▸ **Task description**: After finding the line that contains "(வெருளி நோய்கள் 1591-1600", give again that line and each one following it, exactly, until the records end.

[Dataset entries]
━━━━━━
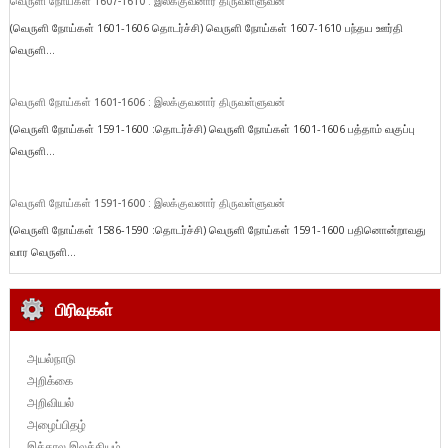
வெருளி நோய்கள் 1607-1610 : இலக்குவனார் திருவள்ளுவன்
(வெருளி நோய்கள் 1601-1606 தொடர்ச்சி) வெருளி நோய்கள் 1607-1610 பந்தய ஊர்தி
வெருளி...
வெருளி நோய்கள் 1601-1606 : இலக்குவனார் திருவள்ளுவன்
(வெருளி நோய்கள் 1591-1600 :தொடர்ச்சி) வெருளி நோய்கள் 1601-1606 பத்தாம் வகுப்பு
வெருளி...
வெருளி நோய்கள் 1591-1600 : இலக்குவனார் திருவள்ளுவன்
(வெருளி நோய்கள் 1586-1590 :தொடர்ச்சி) வெருளி நோய்கள் 1591-1600 பதினொன்றாவது
வார வெருளி...
பிரிவுகள்
அயல்நாடு
அறிக்கை
அறிவியல்
அழைப்பிதழ்
இக்கால இலக்கியம்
━━━━━━
▸ **Your solution**:
(வெருளி நோய்கள் 1591-1600 :தொடர்ச்சி) வெருளி நோய்கள் 1601-1606 பத்தாம் வகுப்பு
வெருளி...
வெருளி நோய்கள் 1591-1600 : இலக்குவனார் திருவள்ளுவன்
(வெருளி நோய்கள் 1586-1590 :தொடர்ச்சி) வெருளி நோய்கள் 1591-1600 பதினொன்றாவது
வார வெருளி...
பிரிவுகள்
அயல்நாடு
அறிக்கை
அறிவியல்
அழைப்பிதழ்
இக்கால இலக்கியம்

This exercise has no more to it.